The real problem seems to be this:
E0127 08:37:11.480323 1 controllerserver.go:749] ID: 77 Req-ID: pvc-9e5f3d1a-0120-438a-88d0-aaf410a8854c failed to create volume: failed to create rbd image: rbd: ret=-22, Invalid argument
Which happens at the time of the image creation.

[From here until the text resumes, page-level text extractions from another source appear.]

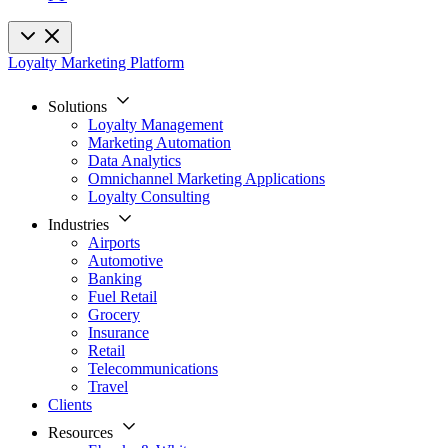
Loyalty Marketing Platform
Solutions
Loyalty Management
Marketing Automation
Data Analytics
Omnichannel Marketing Applications
Loyalty Consulting
Industries
Airports
Automotive
Banking
Fuel Retail
Grocery
Insurance
Retail
Telecommunications
Travel
Clients
Resources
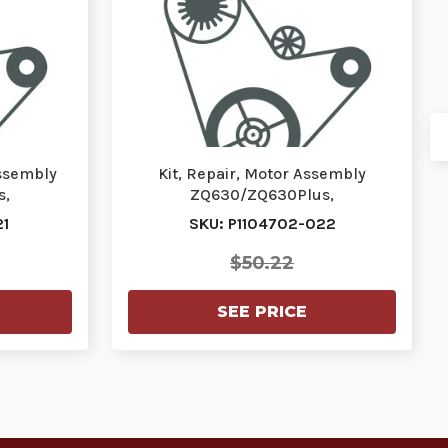
Assembly
Kit, Repair, Motor Assembly
s,
ZQ630/ZQ630Plus,
110470…
ZQ630R/ZQ630RPlus | P1104702-
21
SKU: P1104702-022
02…
$50.22
SEE PRICE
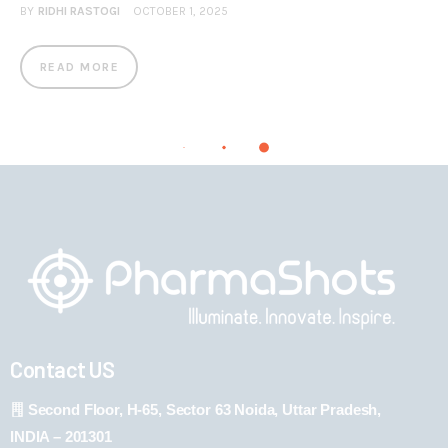
BY
RIDHI RASTOGI
OCTOBER 1, 2025
READ MORE
Contact US
Second Floor, H-65, Sector 63 Noida, Uttar Pradesh,
INDIA – 201301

https://github.com/ceph/ceph-csi/blob/15ffa4808276f231d25cabe37173dfc48495a4fe/internal/rbd/rbd_util.go#L456-L459
It is not clear which image option could be invalid. The dataPool option is something that we test with an erasure coded pool in our e2e that runs for every PR. We can be quite confident that it works, generally. There must be something else in your environment that causes RBD-image creation to fail. Can you check the following:
- do the credentials for the provisioner have access to both pools?
- can you create an image manually with the same configuration?
- are there any logs on the Ceph side about the failure (in the OSDs, or maybe MONs)?